Anasayfa / İçtihat / Yargıtay Karar No : 1685 - Karar Yıl 2011 / Esas No : 21242 - Esas Yıl 2010





MAHKEMESİ: Ordu İcra Hukuk MahkemesiTARİHİ: 05/05/2010NUMARASI: 2010/165-2010/263Yukarıda tarih ve numarası yazılı mahkeme kararının müddeti içinde temyizen tetkiki alacaklı vekili tarafından istenmesi üzerine bu işle ilgili dosya mahallinden daireye gönderilmiş olmakla okundu ve gereği görüşülüp düşünüldü :Borçlu hakkında ipoteğin paraya çevrilmesi yoluyla ilamlı icra takibi yapılmış ve borçluya örnek 151 nolu icra emri tebliğ edilmiştir. Borçlu itirazında ipoteğin teminat ipoteği olarak tesis edildiğini, kendisine icra emri gönderilmeyeceğini, ayrıca limiti aşacak biçimde takip yapılamayacağını ileri sürerek icra emrinin iptalini talep etmiştir.İİK'nun 150/ı maddesinde "..... ipotek akit tablosu, kayıtsız şartsız bir para borcunu ihtiva etmese dahi, krediyi kullandıran taraf, krediyi kullanan tarafa ait cari hesabın kesilmesine veya kısa, orta, uzun vadeli kredi hesabının muaccel kılınmasına ilişkin hesap özetini veya gayri nakdi kredinin ödenmiş olması nedeniyle tazmin talebinin noter marifetiyle krediyi kullanan tarafa gönderildiğine dair, noterden tasdikli bir sureti icra müdürüne ibraz ederse icra müdürü, bu Kanun'un 149. maddesi gereğince işlem yapar" hükmü getirilmiştir.

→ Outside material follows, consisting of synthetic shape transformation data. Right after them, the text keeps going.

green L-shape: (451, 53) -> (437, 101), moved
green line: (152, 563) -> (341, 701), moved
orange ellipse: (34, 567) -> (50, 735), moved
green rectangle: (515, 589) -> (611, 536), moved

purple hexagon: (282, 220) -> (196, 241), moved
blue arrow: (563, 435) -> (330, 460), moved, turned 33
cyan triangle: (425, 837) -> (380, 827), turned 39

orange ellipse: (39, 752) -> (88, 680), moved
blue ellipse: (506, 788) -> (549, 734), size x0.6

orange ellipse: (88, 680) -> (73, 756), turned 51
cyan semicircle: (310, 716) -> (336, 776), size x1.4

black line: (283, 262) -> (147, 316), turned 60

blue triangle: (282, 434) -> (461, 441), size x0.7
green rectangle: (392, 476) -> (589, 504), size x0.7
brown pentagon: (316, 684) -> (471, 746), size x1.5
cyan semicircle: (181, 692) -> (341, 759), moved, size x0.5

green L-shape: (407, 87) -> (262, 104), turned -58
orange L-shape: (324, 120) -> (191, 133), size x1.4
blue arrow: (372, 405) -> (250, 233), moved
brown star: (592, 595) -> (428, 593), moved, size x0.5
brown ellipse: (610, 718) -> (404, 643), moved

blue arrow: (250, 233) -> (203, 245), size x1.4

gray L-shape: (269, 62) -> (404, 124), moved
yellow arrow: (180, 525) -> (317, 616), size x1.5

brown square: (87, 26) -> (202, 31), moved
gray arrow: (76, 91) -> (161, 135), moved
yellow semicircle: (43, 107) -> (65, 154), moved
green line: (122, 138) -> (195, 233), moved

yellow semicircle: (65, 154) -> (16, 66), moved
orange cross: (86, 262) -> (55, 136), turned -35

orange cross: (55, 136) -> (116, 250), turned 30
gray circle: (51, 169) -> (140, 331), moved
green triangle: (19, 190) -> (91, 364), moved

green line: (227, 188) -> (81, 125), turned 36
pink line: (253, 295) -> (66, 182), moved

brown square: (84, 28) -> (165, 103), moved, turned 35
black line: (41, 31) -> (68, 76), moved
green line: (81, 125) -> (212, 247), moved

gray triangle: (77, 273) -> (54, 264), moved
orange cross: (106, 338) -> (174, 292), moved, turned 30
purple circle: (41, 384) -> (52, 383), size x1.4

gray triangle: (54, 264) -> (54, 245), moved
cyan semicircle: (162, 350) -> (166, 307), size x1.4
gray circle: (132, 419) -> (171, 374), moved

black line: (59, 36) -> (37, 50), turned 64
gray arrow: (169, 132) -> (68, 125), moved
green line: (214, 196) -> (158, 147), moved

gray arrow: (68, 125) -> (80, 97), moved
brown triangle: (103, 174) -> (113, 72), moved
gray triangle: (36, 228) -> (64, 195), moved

Somut olayda, takip konusu alacak bankaca verilen kredi ilişkisinden kaynaklanmaktadır. Alacaklı banka tarafından borçluya yukarıda belirtildiği gibi noter aracılığıyla ihtarname gönderildiği ve bu ihtarnamenin borçluya 30.06.2009 tarihinde tebliğ edildiği anlaşıldığından, ipoteğin teminat ipoteği niteliğinde olması borçluya icra emri gönderilmesine engel teşkil etmez. Borçlunun bu konudaki şikayetinin reddine karar vermek ve limiti aşacak biçimde takip yapıldığına yönelik şikayetinin ise incelenerek olumlu olumsuz bir karar verilmesi gerekirken yazılı şekilde eksik inceleme ile kabulüne karar verilmesi isabetsiz olduğu gibi, kabule göre de 4603 Sayılı Kanun'un geçici 4. maddesi uyarınca alacaklı banka harçtan muaf olup, 25,15 TL harçla sorumlu tutulması da doğru görülmemiştir. SONUÇ : Alacaklı vekilinin temyiz itirazlarının kabulü ile mahkeme kararının yukarıda yazılı nedenlerle İİK 366 ve HUMK’nun 428. maddeleri uyarınca (BOZULMASINA), 24/02/2011 gününde oybirliğiyle karar verildi.